Good morning. At the facility where I make my wines, they brought in a small amount of Toreldego for another client. Numbers were run pre-fermentation and the wine showed a YAN of over 600- but a pH of 4.3 and a VA level already above .115.
The fermentation kicked off well, though started smelling like balsamic vinegar, and stuck at about 12 brix. Another test was done and there was still a ton of YAN left - over 350 or so.
The question - do you think the high pH and/or VA could have helped ‘stick’ this fermentation? Curious to hear your opinions . . .
I have no idea what happened here, but I am seeing some things this year that I have never seen before. Low conversion rates, disappearing malics, etc – weird
Larry, was a malic acid test run on the juice? I’m wondering if lactobacillus ate all the malate pre-fermentation, then started producing acetic acid from the glu/fru. I agree that the VA inhibited the yeast from finishing the fermentation.
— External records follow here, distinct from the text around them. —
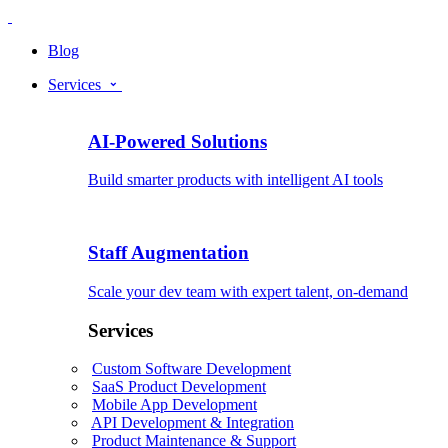
Blog
Services
AI-Powered Solutions
Build smarter products with intelligent AI tools
Staff Augmentation
Scale your dev team with expert talent, on-demand
Services
Custom Software Development
SaaS Product Development
Mobile App Development
API Development & Integration
Product Maintenance & Support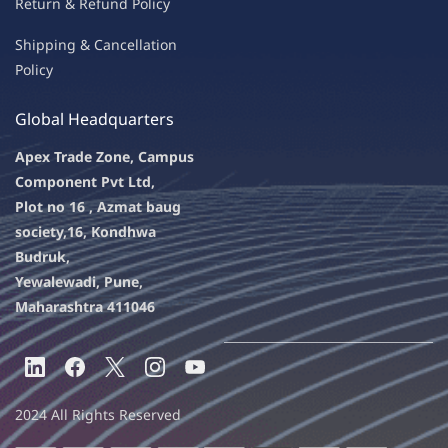
Return & Refu
nd Policy
Shipping & Ca
ncellation
Policy
Global Headquarters
Apex Trade Zone, Campus
Component Pvt Ltd,
Plot no 16 , Azmat baug
society,
16, Kondhwa
Budruk,
Yewalewadi, Pune,
Maharashtra 411046
2024 All Rights Reserved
The good news is that high VA, high RS, interesting grape varieties are very trendy here. You should be able to sell that to any number of wine bars in SF. Just say it’s from an organic vineyard and you made it naturally.
I’d probably go with the high VA hypothesis, but another one occurs to me – in the absence of good temp control, the super high pH and YAN sounds like a recipe for the initial fermentation stage to go so fast that the yeast killed themselves by producing alc inside the cells faster than they could excrete it.